Member of the Illinois House of Representatives
- In office 1891–1895

Personal details
- Born: April 7, 1851 Maysville, Kentucky, US
- Died: August 17, 1938 (aged 87) Cairo, Illinois, US
- Party: Republican
- Education: Illinois University
- Occupation: Lawyer

= Walter Warder =

American politician

Walter Warder (April 7, 1851 – August 17, 1938) was an American lawyer and politician from Illinois.

==Biography==
Warder was born in Maysville, Kentucky.

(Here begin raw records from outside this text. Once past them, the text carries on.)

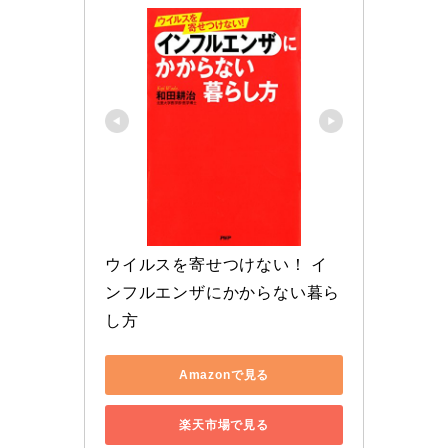
ウイルスを寄せつけない！ イ
ンフルエンザにかからない暮ら
し方
Amazonで見る
楽天市場で見る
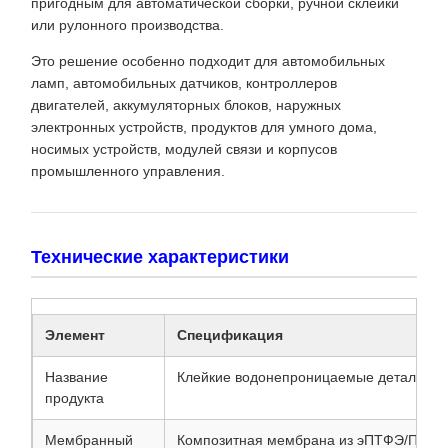
пригодным для автоматической сборки, ручной склейки
или рулонного производства.
Это решение особенно подходит для автомобильных
ламп, автомобильных датчиков, контроллеров
двигателей, аккумуляторных блоков, наружных
электронных устройств, продуктов для умного дома,
носимых устройств, модулей связи и корпусов
промышленного управления.
Технические характеристики
Элемент
Спецификация
Название
Клейкие водонепроницаемые детали в
продукта
Мембранный
Композитная мембрана из эПТФЭ/ПТФЭ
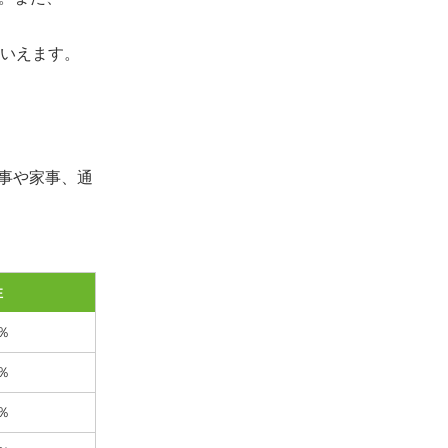
いえます。
事や家事、通
性
4％
7％
3％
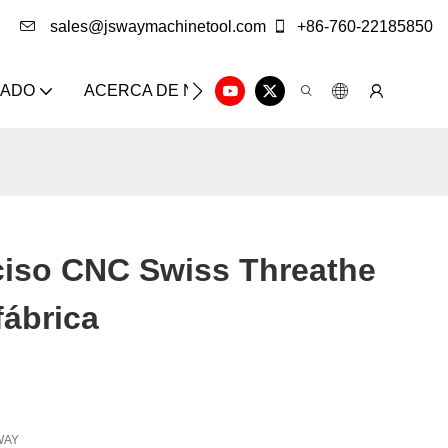
sales@jswaymachinetool.com
+86-760-22185850
ZADO
ACERCA DE NOSOTROS
SOLUCIÓN
CE
iso CNC Swiss Threathe
fábrica
WAY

In 1852, Warder moved with his family to Johnson County, Illinois. He went to Illinois University and taught school. In 1874, Warder was admitted to the Illinois bar and practiced law in Marion, Illinois. In 1880, Warder moved with his wife and family to Cairo, Illinois, where he continued to practice law. In 1883, Warder served as state's attorney and master-in-chancery for Alexander County, Illinois. Warder served in the Illinois House of Representatives from 1891 to 1895 and was a Republican. Warder then served in the Illinois Senate from 1897 to 1901; Warder served as president pro tempore of the Illinois Senate. During the Spanish American War, Warder helped raise a provisional regiment for the United States Army and was commissioned a major. Warder died at his home in Cairo, Illinois.